O tempo é o melhor juiz.

AVAN GRA no Arroz Estúdios: é tudo uma questão de talento

Texto: Paulo Pena
Fotografia: @_simonsusername
Publicado a: 20/03/2023

Diz-nos a experiência que não é nos grandes (nos maiores, mesmo) palcos que se vêem os melhores concertos de rap. É, antes, nas caves mais inóspitas, a datas e horas inadvertidas, com pouca ou quase nenhuma gente para o testemunhar, que as grandes surpresas acontecem.

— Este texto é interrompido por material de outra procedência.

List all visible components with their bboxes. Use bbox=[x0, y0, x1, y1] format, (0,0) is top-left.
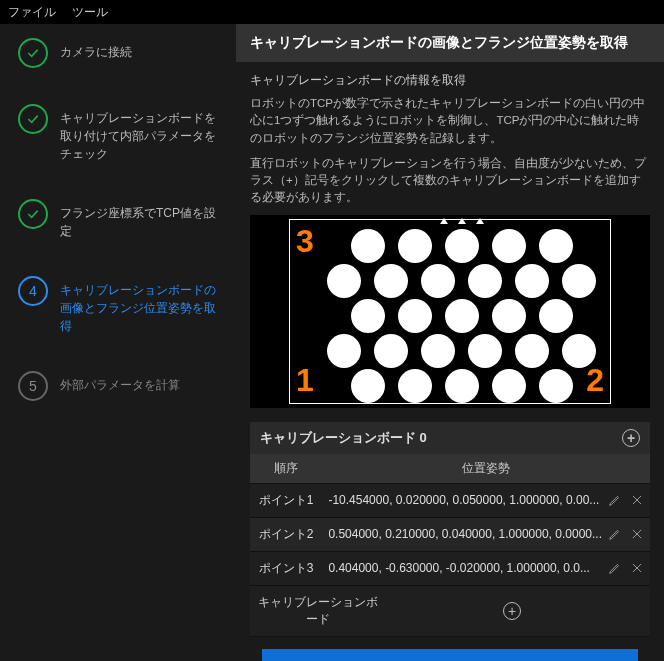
content-body: キャリブレーションボードの情報を取得 ロボットのTCPが数字で示されたキャリブレ… bbox=[236, 62, 664, 661]
calib-dot bbox=[398, 369, 432, 403]
col-order: 順序 bbox=[250, 454, 322, 484]
step-3[interactable]: フランジ座標系でTCP値を設定 bbox=[18, 199, 226, 240]
calib-dot bbox=[327, 264, 361, 298]
menu-file[interactable]: ファイル bbox=[8, 4, 56, 21]
table-row: ポイント1 -10.454000, 0.020000, 0.050000, 1.… bbox=[250, 483, 650, 517]
description-2: 直行ロボットのキャリブレーションを行う場合、自由度が少ないため、プラス（+）記号… bbox=[250, 155, 650, 207]
calib-dot bbox=[351, 229, 385, 263]
triangle-icon bbox=[458, 218, 466, 224]
calib-dot bbox=[421, 264, 455, 298]
step-1[interactable]: カメラに接続 bbox=[18, 38, 226, 68]
step-1-label: カメラに接続 bbox=[60, 38, 132, 61]
sidebar: カメラに接続 キャリブレーションボードを取り付けて内部パラメータをチェック フラ… bbox=[0, 24, 236, 661]
calib-dot bbox=[515, 264, 549, 298]
subtitle: キャリブレーションボードの情報を取得 bbox=[250, 72, 650, 89]
cell-pose: -10.454000, 0.020000, 0.050000, 1.000000… bbox=[328, 493, 602, 507]
step-2-label: キャリブレーションボードを取り付けて内部パラメータをチェック bbox=[60, 104, 226, 163]
description-1: ロボットのTCPが数字で示されたキャリブレーションボードの白い円の中心に1つずつ… bbox=[250, 95, 650, 147]
calib-dot bbox=[398, 229, 432, 263]
calib-dot bbox=[539, 369, 573, 403]
check-icon bbox=[18, 104, 48, 134]
check-icon bbox=[18, 38, 48, 68]
add-board-label: キャリブレーションボード bbox=[256, 594, 380, 628]
calib-dot bbox=[351, 299, 385, 333]
delete-icon[interactable] bbox=[630, 527, 644, 541]
step-3-label: フランジ座標系でTCP値を設定 bbox=[60, 199, 226, 240]
col-pose: 位置姿勢 bbox=[322, 454, 650, 484]
step-5[interactable]: 5 外部パラメータを計算 bbox=[18, 371, 226, 401]
calib-dot bbox=[539, 229, 573, 263]
menubar: ファイル ツール bbox=[0, 0, 664, 24]
step-number-icon: 4 bbox=[18, 276, 48, 306]
edit-icon[interactable] bbox=[608, 493, 622, 507]
step-5-label: 外部パラメータを計算 bbox=[60, 371, 180, 394]
cell-order: ポイント3 bbox=[250, 551, 322, 585]
board-number-3: 3 bbox=[296, 223, 314, 260]
calib-dot bbox=[562, 264, 596, 298]
calib-dot bbox=[445, 229, 479, 263]
calib-dot bbox=[492, 369, 526, 403]
delete-icon[interactable] bbox=[630, 493, 644, 507]
calibration-image-wrap: 1 2 3 bbox=[250, 215, 650, 408]
calib-dot bbox=[374, 334, 408, 368]
add-board-plus-icon[interactable]: + bbox=[503, 602, 521, 620]
page-title: キャリブレーションボードの画像とフランジ位置姿勢を取得 bbox=[236, 24, 664, 62]
step-2[interactable]: キャリブレーションボードを取り付けて内部パラメータをチェック bbox=[18, 104, 226, 163]
calib-dot bbox=[445, 369, 479, 403]
calib-dot bbox=[492, 229, 526, 263]
edit-icon[interactable] bbox=[608, 561, 622, 575]
board-number-2: 2 bbox=[586, 362, 604, 399]
calib-dot bbox=[468, 334, 502, 368]
calibration-board-image: 1 2 3 bbox=[289, 219, 611, 404]
calib-dot bbox=[445, 299, 479, 333]
edit-icon[interactable] bbox=[608, 527, 622, 541]
menu-tool[interactable]: ツール bbox=[72, 4, 108, 21]
points-table: 順序 位置姿勢 ポイント1 -10.454000, 0.020000, 0.05… bbox=[250, 454, 650, 586]
footer: データを更新 bbox=[250, 637, 650, 662]
cell-pose: 0.504000, 0.210000, 0.040000, 1.000000, … bbox=[328, 527, 602, 541]
table-row: ポイント3 0.404000, -0.630000, -0.020000, 1.… bbox=[250, 551, 650, 585]
board-number-1: 1 bbox=[296, 362, 314, 399]
calib-dot bbox=[421, 334, 455, 368]
cell-pose: 0.404000, -0.630000, -0.020000, 1.000000… bbox=[328, 561, 602, 575]
cell-order: ポイント2 bbox=[250, 517, 322, 551]
update-data-button[interactable]: データを更新 bbox=[262, 649, 638, 662]
board-section-title: キャリブレーションボード 0 bbox=[260, 429, 427, 447]
triangle-icon bbox=[440, 218, 448, 224]
calib-dot bbox=[327, 334, 361, 368]
calib-dot bbox=[351, 369, 385, 403]
calib-dot bbox=[515, 334, 549, 368]
check-icon bbox=[18, 199, 48, 229]
main: カメラに接続 キャリブレーションボードを取り付けて内部パラメータをチェック フラ… bbox=[0, 24, 664, 661]
add-board-icon[interactable]: + bbox=[622, 429, 640, 447]
calib-dot bbox=[374, 264, 408, 298]
calib-dot bbox=[492, 299, 526, 333]
triangle-icon bbox=[476, 218, 484, 224]
table-row: ポイント2 0.504000, 0.210000, 0.040000, 1.00… bbox=[250, 517, 650, 551]
add-board-row: キャリブレーションボード + bbox=[250, 586, 650, 637]
step-4-label: キャリブレーションボードの画像とフランジ位置姿勢を取得 bbox=[60, 276, 226, 335]
step-4[interactable]: 4 キャリブレーションボードの画像とフランジ位置姿勢を取得 bbox=[18, 276, 226, 335]
delete-icon[interactable] bbox=[630, 561, 644, 575]
cell-order: ポイント1 bbox=[250, 483, 322, 517]
calib-dot bbox=[539, 299, 573, 333]
calib-dot bbox=[468, 264, 502, 298]
board-section-header: キャリブレーションボード 0 + bbox=[250, 422, 650, 454]
content: キャリブレーションボードの画像とフランジ位置姿勢を取得 キャリブレーションボード… bbox=[236, 24, 664, 661]
step-number-icon: 5 bbox=[18, 371, 48, 401]
calib-dot bbox=[398, 299, 432, 333]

Foi o que ficou, por exemplo, do teste no Com Calma, ano e meio antes da tão aguardada (porque, com eles, “é tudo uma questão de tempo”) revelação do álbum de estreia do duo AVAN GRA. Corta para o exame final, e a nota preambular mantém-se.

Quis a gestão desse tempo, feita por 90’S KID e Carracha, que a apresentação do álbum se fizesse já em 2023 — eles que apareceram, juntos, pela primeira vez nos últimos dias de 2020, com uma identidade e maturidade artística surpreendentes em, ironicamente, “SOMOS TÃO JOVENS SABEMOS TÃO POUCO” —, já com o alinhamento isoladamente desvendado, a dia 16 de Março, no Arroz Estúdios, em Lisboa.

Não há muitas mais razões que nos levem a Xabregas a uma quinta-feira à noite — tocar à campainha de um portão de chapa metálica, entrar numa espécie de armazém cultural escasso em iluminação e ficar de pé durante horas, praticamente às escuras, debaixo de um tecto, também ele de chapa metálica, destapado pelo fumo azul que emerge da zona central onde, sobre tapeçaria, as actuações decorrem — que não a de ver showcases de gente como Chakuth (Lily Kashūnattsu e Wake Up Sleep), Farrusco, Mura, O Partido (João Pestana e Uno) ou Bambino nos entretantos da inauguração oficial do primeiro volume da dupla de Mem Martins.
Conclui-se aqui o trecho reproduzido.